| What the exercise asks |
All lines from the one with "air, dan hilangnya keanekaragaman hayati." to the end of the data: return those exactly, and only those.

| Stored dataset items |
- Opening Delimiter -
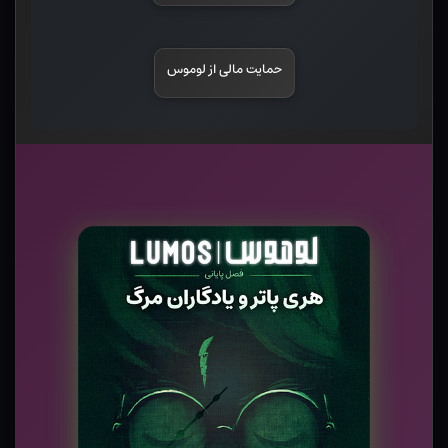
حمایت مالی از لوموس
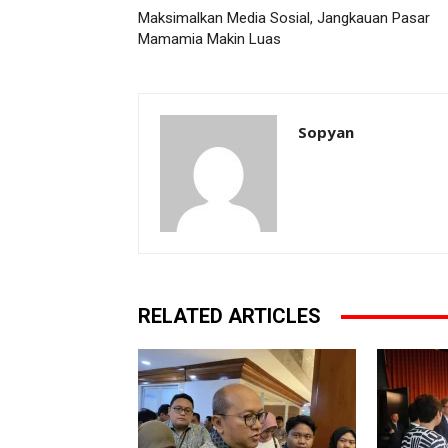
Maksimalkan Media Sosial, Jangkauan Pasar
Mamamia Makin Luas
Sopyan
RELATED ARTICLES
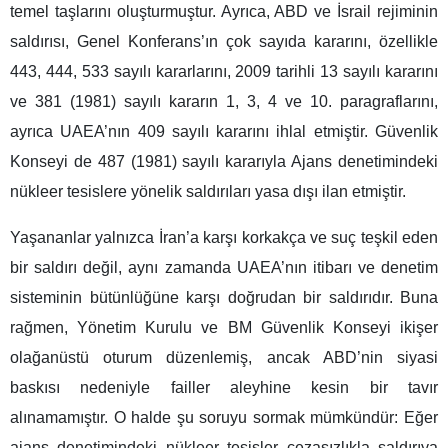
temel taşlarını oluşturmuştur. Ayrıca, ABD ve İsrail rejiminin
saldırısı, Genel Konferans’ın çok sayıda kararını, özellikle
443, 444, 533 sayılı kararlarını, 2009 tarihli 13 sayılı kararını
ve 381 (1981) sayılı kararın 1, 3, 4 ve 10. paragraflarını,
ayrıca UAEA’nın 409 sayılı kararını ihlal etmiştir. Güvenlik
Konseyi de 487 (1981) sayılı kararıyla Ajans denetimindeki
nükleer tesislere yönelik saldırıları yasa dışı ilan etmiştir.
Yaşananlar yalnızca İran’a karşı korkakça ve suç teşkil eden
bir saldırı değil, aynı zamanda UAEA’nın itibarı ve denetim
sisteminin bütünlüğüne karşı doğrudan bir saldırıdır. Buna
rağmen, Yönetim Kurulu ve BM Güvenlik Konseyi ikişer
olağanüstü oturum düzenlemiş, ancak ABD’nin siyasi
baskısı nedeniyle failler aleyhine kesin bir tavır
alınamamıştır. O halde şu soruyu sormak mümkündür: Eğer
ajans denetimindeki nükleer tesisler cezasızlıkla saldırıya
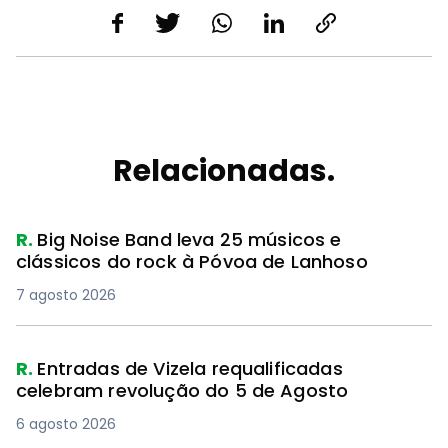
Relacionadas.
R.
Big Noise Band leva 25 músicos e
clássicos do rock à Póvoa de Lanhoso
7 agosto 2026
R.
Entradas de Vizela requalificadas
celebram revolução do 5 de Agosto
6 agosto 2026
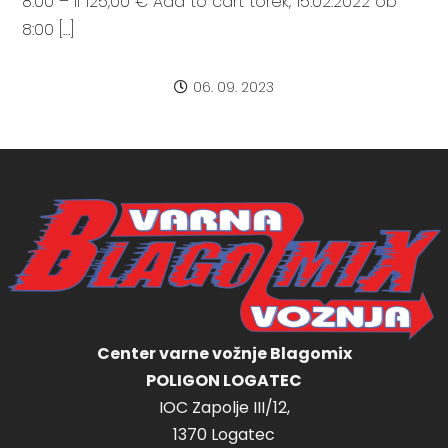
8:00 – II 125,00 € Add to cart torek, 15.02.2022 ob
8:00 […]
06. 09. 2023
Center varne vožnje Blagomix
POLIGON LOGATEC
IOC Zapolje III/12,
1370 Logatec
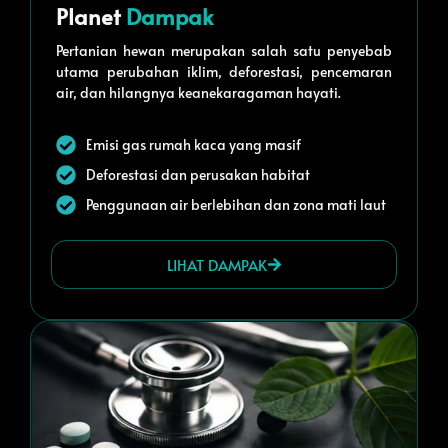
Planet
Dampak
Pertanian hewan merupakan salah satu penyebab
utama perubahan iklim, deforestasi, pencemaran
air, dan hilangnya keanekaragaman hayati.
Emisi gas rumah kaca yang masif
Deforestasi dan perusakan habitat
Penggunaan air berlebihan dan zona mati laut
LIHAT DAMPAK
- Closing Delimiter -
| Solution to this task |
air, dan hilangnya keanekaragaman hayati.
Emisi gas rumah kaca yang masif
Deforestasi dan perusakan habitat
Penggunaan air berlebihan dan zona mati laut
LIHAT DAMPAK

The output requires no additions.